Selenium + BrowserMobProxy to gather data from SSL secured websites like Facebook

Recently, Facebook decided to turn off access to public events. So now, if you are not an administrator of the page or if you don’t have an access to the page, you don’t have access to its events, even though they are public. Here is the bug for it.

You probably don’t know but Facebook are slow as sh*t when it comes to responding to issues or bugs and now, when they are under pressure by the Senate to do some changes, they are even worse. They tell you that you need an approved app to get the events list but if you try to submit your app for approval it says: “We don’t accept app submissions at this moment”. That’s why I decided it may be quicker for me to implement another solution that will parse public events without the need of an API to return them. Let’s check it out.

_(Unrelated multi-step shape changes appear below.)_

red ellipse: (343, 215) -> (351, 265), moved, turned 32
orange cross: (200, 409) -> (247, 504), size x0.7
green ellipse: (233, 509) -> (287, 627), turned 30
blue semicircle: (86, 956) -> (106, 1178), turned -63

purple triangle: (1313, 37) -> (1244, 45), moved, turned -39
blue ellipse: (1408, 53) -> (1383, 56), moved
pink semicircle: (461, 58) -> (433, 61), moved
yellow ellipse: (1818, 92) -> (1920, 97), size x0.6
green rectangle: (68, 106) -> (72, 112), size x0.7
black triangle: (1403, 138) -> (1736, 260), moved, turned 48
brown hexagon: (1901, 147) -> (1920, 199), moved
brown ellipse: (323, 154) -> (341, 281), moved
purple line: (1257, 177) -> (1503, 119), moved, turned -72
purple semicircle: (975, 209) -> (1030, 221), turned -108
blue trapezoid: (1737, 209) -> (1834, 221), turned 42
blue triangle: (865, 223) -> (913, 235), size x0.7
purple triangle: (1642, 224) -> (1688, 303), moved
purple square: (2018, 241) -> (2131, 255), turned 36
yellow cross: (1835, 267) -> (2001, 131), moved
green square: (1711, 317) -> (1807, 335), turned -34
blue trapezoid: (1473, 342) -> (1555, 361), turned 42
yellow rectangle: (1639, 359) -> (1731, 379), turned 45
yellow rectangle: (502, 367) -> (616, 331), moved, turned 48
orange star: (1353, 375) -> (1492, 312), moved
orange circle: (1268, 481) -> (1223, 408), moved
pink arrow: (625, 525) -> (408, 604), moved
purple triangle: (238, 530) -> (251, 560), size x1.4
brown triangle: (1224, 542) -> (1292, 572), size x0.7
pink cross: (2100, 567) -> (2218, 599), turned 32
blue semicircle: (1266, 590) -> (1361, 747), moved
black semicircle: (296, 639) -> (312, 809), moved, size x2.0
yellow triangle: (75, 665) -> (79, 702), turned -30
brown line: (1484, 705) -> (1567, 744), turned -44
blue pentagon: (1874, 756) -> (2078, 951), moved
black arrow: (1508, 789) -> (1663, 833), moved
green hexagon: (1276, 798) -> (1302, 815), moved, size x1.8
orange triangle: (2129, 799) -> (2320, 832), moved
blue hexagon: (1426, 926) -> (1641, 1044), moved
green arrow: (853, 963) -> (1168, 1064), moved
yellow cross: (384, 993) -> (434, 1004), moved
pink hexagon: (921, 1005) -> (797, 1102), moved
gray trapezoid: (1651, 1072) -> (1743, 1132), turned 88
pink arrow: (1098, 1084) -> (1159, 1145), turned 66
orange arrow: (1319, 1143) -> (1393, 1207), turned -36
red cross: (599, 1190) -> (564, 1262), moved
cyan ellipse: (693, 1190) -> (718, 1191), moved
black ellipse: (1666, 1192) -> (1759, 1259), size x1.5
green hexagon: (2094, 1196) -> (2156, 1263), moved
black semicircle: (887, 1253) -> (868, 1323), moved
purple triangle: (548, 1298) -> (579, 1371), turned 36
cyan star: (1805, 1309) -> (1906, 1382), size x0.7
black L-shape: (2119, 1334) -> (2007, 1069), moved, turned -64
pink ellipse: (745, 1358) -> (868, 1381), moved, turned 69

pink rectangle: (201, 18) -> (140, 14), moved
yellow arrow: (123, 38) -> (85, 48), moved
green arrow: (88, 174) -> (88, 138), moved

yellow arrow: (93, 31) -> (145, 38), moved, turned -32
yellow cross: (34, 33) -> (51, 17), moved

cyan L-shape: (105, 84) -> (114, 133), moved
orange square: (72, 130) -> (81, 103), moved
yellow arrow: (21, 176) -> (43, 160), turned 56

Observations on how Facebook works

Let’s check how Facebook works. Let’s open a webpage with events. For example this one.

GraphQL

Soon you will find that some requests that end in graphqlbatch are the ones that actually fetch the data. We know that GraphQL is the language used by Facebook to query their server. And all of the data we are interested in is there. Like event name, date, location etc.

Solutions

So, there are not many solutions if we want to manually parse public events from Facebook.

  • We can parse manually the returned web page and use xpath to select the date we need from the HTML elements OR
  • We can intercept all network calls done from the web page and get the data from them. So the idea is to get these graphqlbatch requests that happen in the browser inside our Selenium code. This is the approach that I have chosen.

Problems with intercepting network requests

Running code with Selenium is easy. You create a webdriver, tell it to open a website and everything magically works. But there are some preparation problems that will occur.

Proxy for Selenium

In order to intercept the network requests we will need a proxy for Selenium through which all requests will pass. Such proxy is BrowserMobProxy. 

SSL connections

We need to figure out SSL connections – when starting Selenium on SSL secured websites like Facebook, Google or others there is a big chance that we either won’t receive a response (response.content.text will be null) or the browser will tell us that “The page is not secure” and we won’t be able to access it. In order to fix that we need to install the BrowserMobProxy SSL certificate in our browser. The certificate can be found here.

Single Selenium browser profile

Starting Selenium each time we want to parse an event will always create a new browser profile under which the code is executed. This is problematic because we want to login once to Facebook and not have to login each time. Actually, login is not the big problem. Public events can be parsed without the user being logged in. The bigger problem is that we need to install an SSL certificate that will be deleted as soon as the current test session ends which is not what we want. We need to run tests under one browser profile each time they are started.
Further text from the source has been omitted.